Other than those largely safety-related small tweaks, the 1980's rebuild pretty much did all that was possible for the road and other ramps. I got nuthin' for ideas without a self-defeating billion dollar solution like stacking the Red Line tracks surface/tunnel on top of each other to get full shoulders and HOV's through Savin Hill, or blasting away tons more rock to radically makeover the Split. Neither with long-lasting effects because of the induced demand they'll create.
 

jass

Senior Member
Joined
Jul 10, 2006
Messages
4,810
Reaction score
270
HOV lanes are a waste of time and roadway capacity. The only vehicle specific highway lanes which make sense are truck/bus only lanes forming "virtual" road-trains for safety and aerodynamic purposes.
Remarkably incorrect.

HOV lanes increase roadway capacity, thats their point.
 

Lurker

Senior Member
Joined
Jun 13, 2006
Messages
2,362
Reaction score
0
I fail to see how HOV lanes increase capacity when they are often mostly empty. I'd prefer a breakdown lane rather than a nearly empty HOV lane.
 

jass

Senior Member
Joined
Jul 10, 2006
Messages
4,810
Reaction score
270
I fail to see how HOV lanes increase capacity when they are often mostly empty. I'd prefer a breakdown lane rather than a nearly empty HOV lane.
Always remember: Its about moving people, not inanimate objects.

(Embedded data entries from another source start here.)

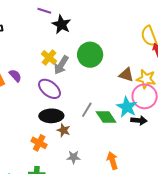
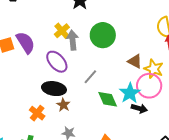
gray arrow: (61, 65) -> (73, 40), turned 132
purple semicircle: (15, 76) -> (25, 43), size x1.6
gray line: (87, 110) -> (90, 77), moved

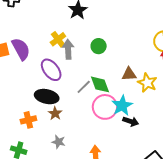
green circle: (103, 35) -> (99, 46), size x0.6
brown triangle: (135, 61) -> (129, 74), turned -35
pink circle: (149, 86) -> (105, 107), moved
green diamond: (108, 99) -> (100, 84), moved
orange cross: (37, 113) -> (28, 120), turned 35

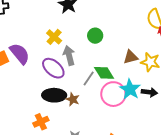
gray arrow: (68, 49) -> (69, 55), moved
brown star: (55, 113) -> (73, 99), moved
black arrow: (131, 121) -> (149, 92), moved

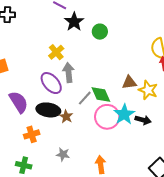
green circle: (95, 36) -> (100, 32), moved
purple semicircle: (20, 54) -> (19, 102), moved

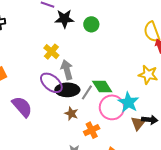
black star: (74, 22) -> (64, 19), turned -30
brown triangle: (129, 82) -> (138, 123), moved, turned -35
black ellipse: (48, 110) -> (67, 90), moved
black arrow: (143, 120) -> (150, 120), moved
orange cross: (32, 134) -> (92, 130), moved

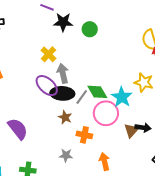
cyan star: (128, 102) -> (122, 97), moved
purple semicircle: (22, 107) -> (18, 129), moved
orange cross: (92, 130) -> (84, 135), turned 35

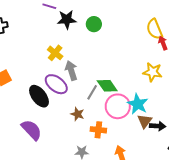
black ellipse: (62, 93) -> (39, 96), moved, turned 55
cyan star: (122, 97) -> (138, 104), moved
black arrow: (143, 128) -> (158, 126), moved

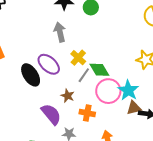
yellow cross: (55, 53) -> (78, 58), moved
gray arrow: (71, 71) -> (60, 32), moved
brown triangle: (145, 121) -> (134, 108), turned 35
purple semicircle: (31, 130) -> (51, 114), moved

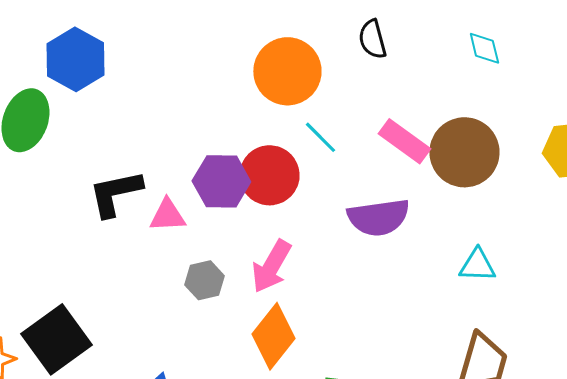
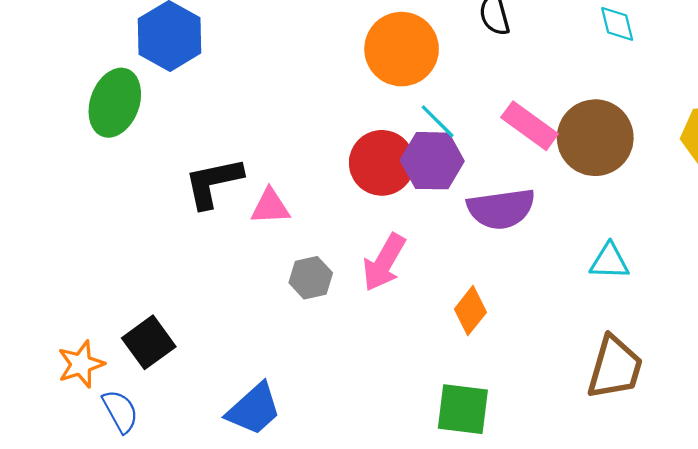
purple hexagon: (221, 181) -> (432, 161), moved
orange diamond: (273, 336) -> (470, 311), moved, size x0.7
black square: (56, 339) -> (149, 342), size x0.7

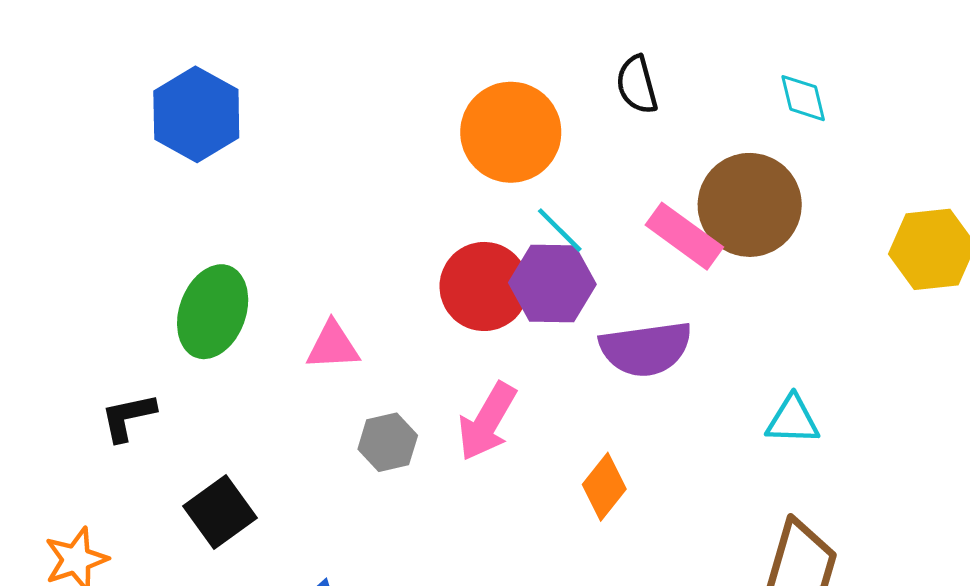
green ellipse: (115, 103) -> (213, 312), moved
brown circle: (595, 138) -> (750, 205), moved
black L-shape: (213, 183) -> (128, 417), moved, size x0.7
black square: (149, 342) -> (220, 512), moved

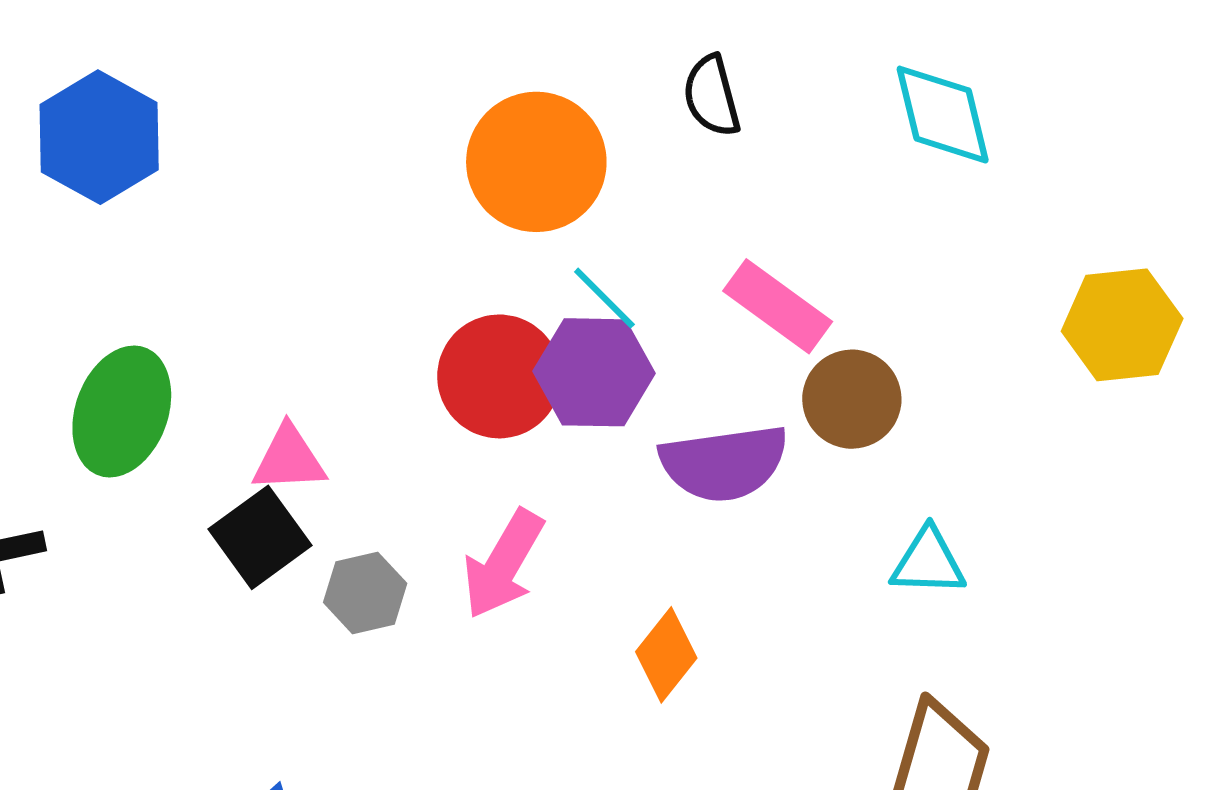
cyan diamond: (803, 98) -> (943, 115), size x1.5
brown circle: (750, 205) -> (852, 399), moved, size x0.7
black square: (220, 512) -> (260, 537), moved

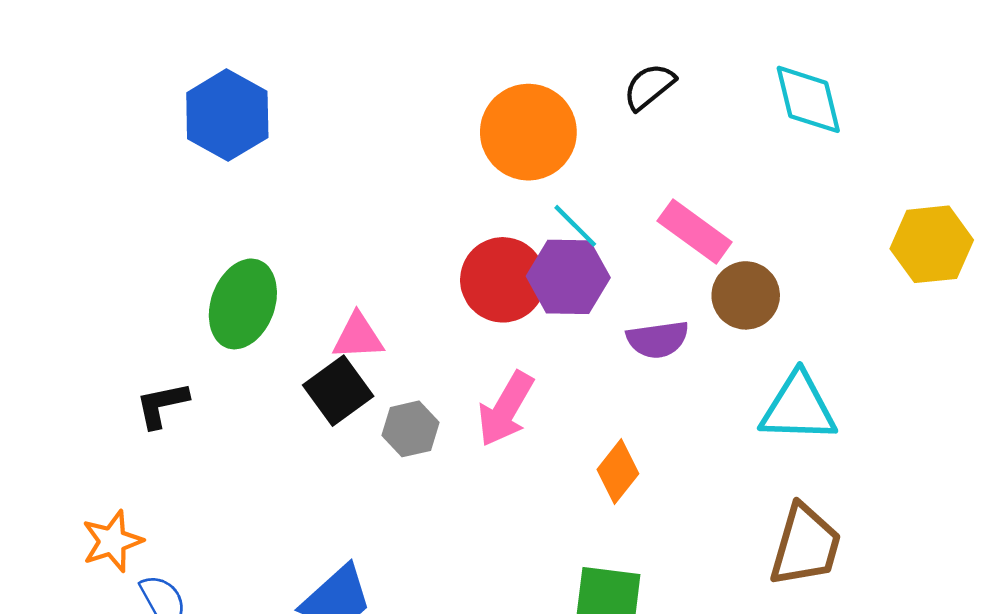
black semicircle: (712, 96) -> (649, 87), turned 66
purple semicircle: (724, 463) -> (658, 339), size x0.7
cyan triangle: (928, 562) -> (798, 408), size x1.5

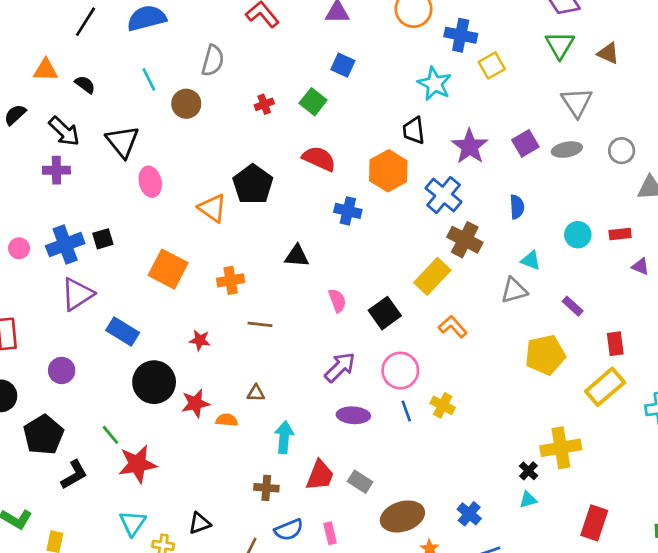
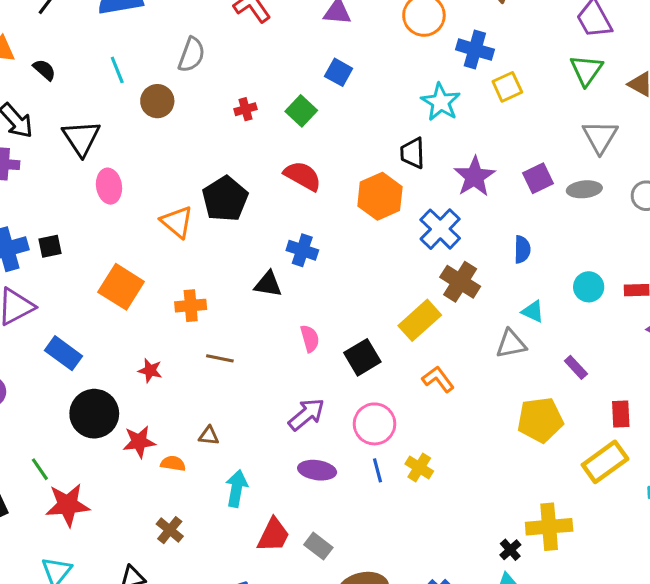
blue cross: (348, 211) -> (302, 250), moved
brown cross: (266, 488) -> (170, 530), moved, turned 30

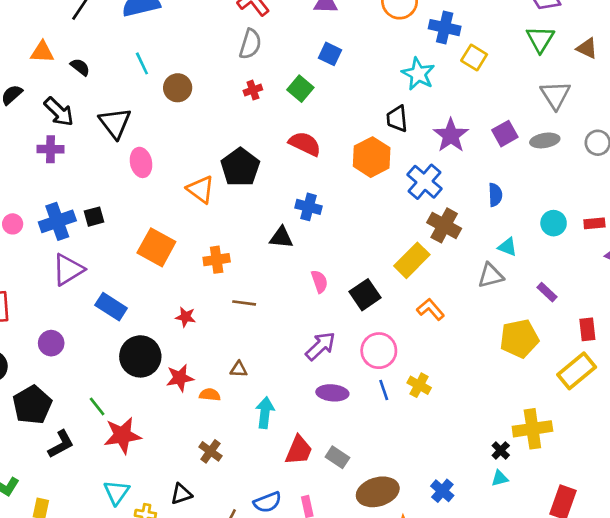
gray semicircle: (192, 55) -> (250, 44), moved
yellow square: (507, 87) -> (474, 57), turned -30

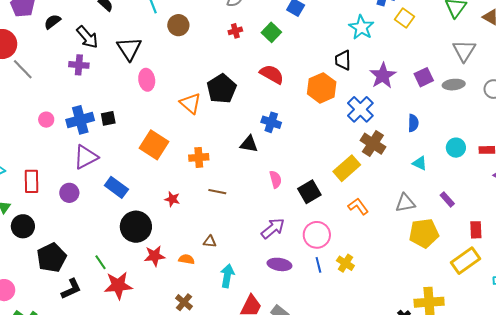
gray triangle: (491, 276) -> (405, 203), moved
purple circle: (51, 343) -> (69, 193), moved
red star: (180, 378) -> (155, 256), moved

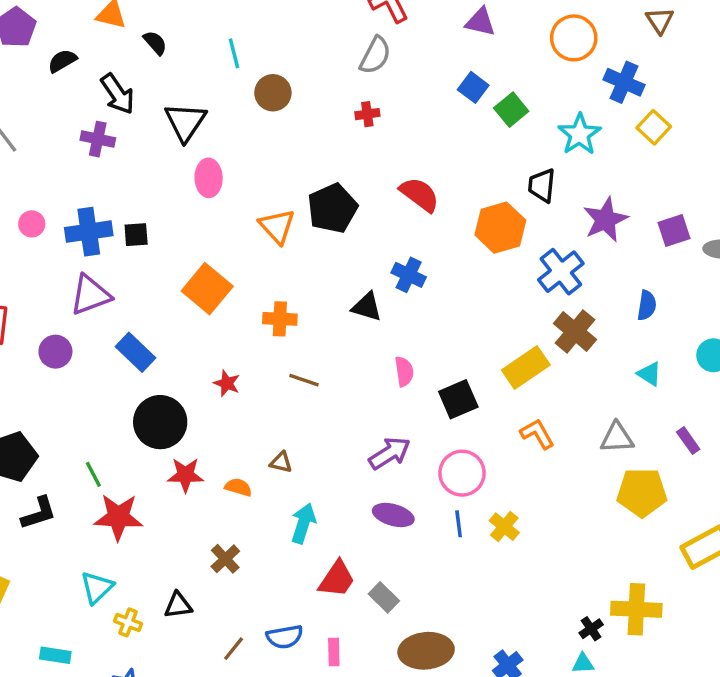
green square: (271, 32) -> (511, 110), moved

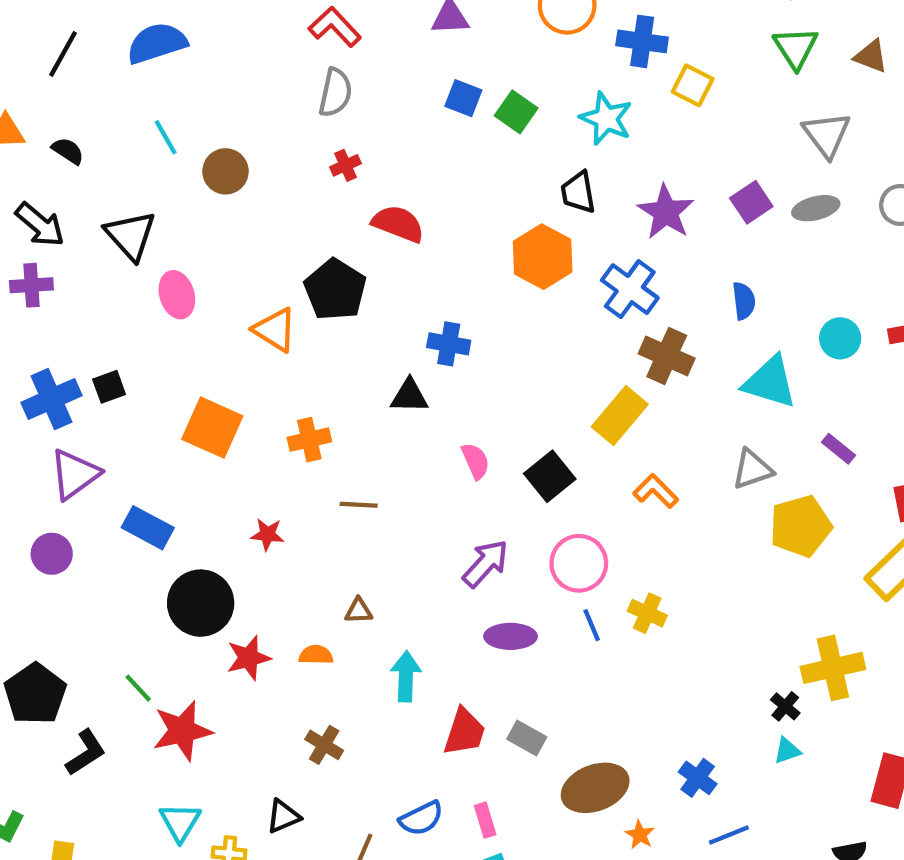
red semicircle: (420, 194) -> (398, 224), moved
cyan triangle: (649, 374) -> (770, 382), size x1.8

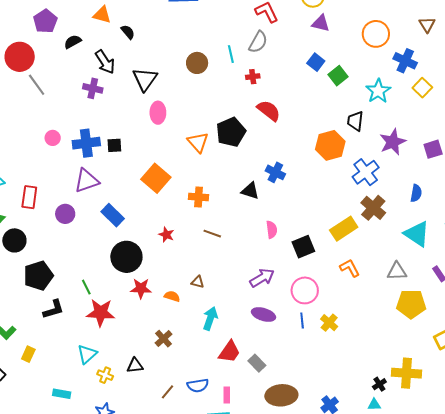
cyan line: (166, 137) -> (231, 54), moved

Because a traffic lane that is full isnt actually moving that many people. The more cars in a lane, the less people being moved.

Using basic numbers:

Say a lane has a capacity of 1,000 cars an hour for free-flow conditions. Any additional car with slow things down. Any less cars and the speed is the same.

Car pool lane, say it's "empty" with 500 cars an hour (just half the capacity!!). With an average passenger number of 3 per vehicle, 1,500 people are being moved per hour.

Say the regular lane is at max free flow, 1,000 cars an hour carrying 1.2 people (the national average). Thats 1,200 people per hour.

Car pool wins, even when regular lanes are free flowing and car pool lane is well underused.

At max capacity, the car pool lane is carrying 3,000 per hour.



Now say the regular lane is at congestion, with 1,200 cars. Well, speeds fall, so youre not actually carrying an additional 240 people per hour. You might carry slightly more, the same, or slightly less per hour.
 

mass88

Senior Member
Joined
Jan 10, 2008
Messages
2,049
Reaction score
36
This is what the highways in and around Boston should look like at night:




Everything nicely lit up.

I think there is definitely space to add 2 lanes to the SE Expressway from just after the Braintree split until the Mass Pike. The overpasses along this stretch, there aren't many of them, need to be rebuilt for the most part anyways.


In any event, how often is trash picking done? And, do they ever power wash the center barriers? I haven't seen them clean the O'Neil tunnel in a while either.